Every record is to be printed exactly as written; pictures are to be omitted.
ENTRIES SUPPLIED section start
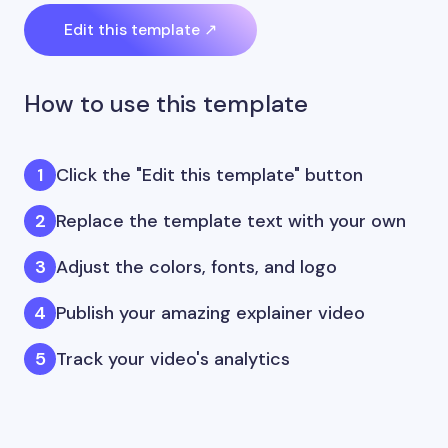
Edit this template ↗
How to use this template
Click the "Edit this template" button
Replace the template text with your own
Adjust the colors, fonts, and logo
Publish your amazing explainer video
Track your video's analytics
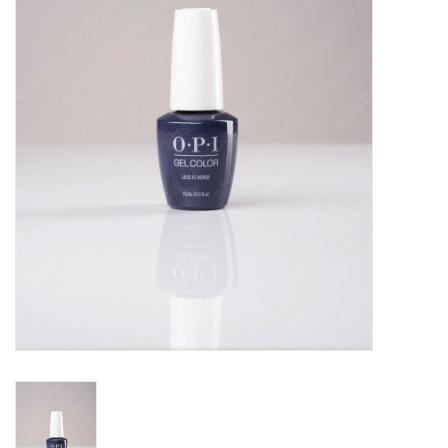
Pedicure Chairs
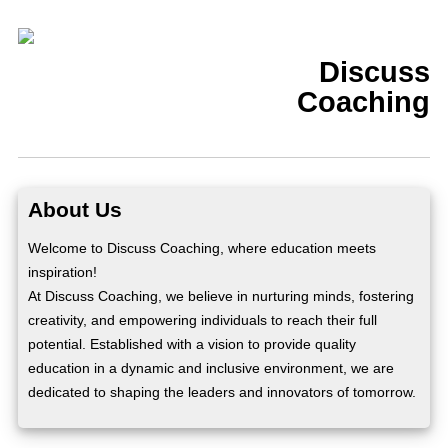
Discuss
Coaching
About Us
Welcome to Discuss Coaching, where education meets
inspiration!
At Discuss Coaching, we believe in nurturing minds, fostering
creativity, and empowering individuals to reach their full
potential. Established with a vision to provide quality
education in a dynamic and inclusive environment, we are
dedicated to shaping the leaders and innovators of tomorrow.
ENTRIES SUPPLIED section end
→ ANSWER
Edit this template ↗
How to use this template
Click the "Edit this template" button
Replace the template text with your own
Adjust the colors, fonts, and logo
Publish your amazing explainer video
Track your video's analytics
Pedicure Chairs
Discuss
Coaching
About Us
Welcome to Discuss Coaching, where education meets
inspiration!
At Discuss Coaching, we believe in nurturing minds, fostering
creativity, and empowering individuals to reach their full
potential. Established with a vision to provide quality
education in a dynamic and inclusive environment, we are
dedicated to shaping the leaders and innovators of tomorrow.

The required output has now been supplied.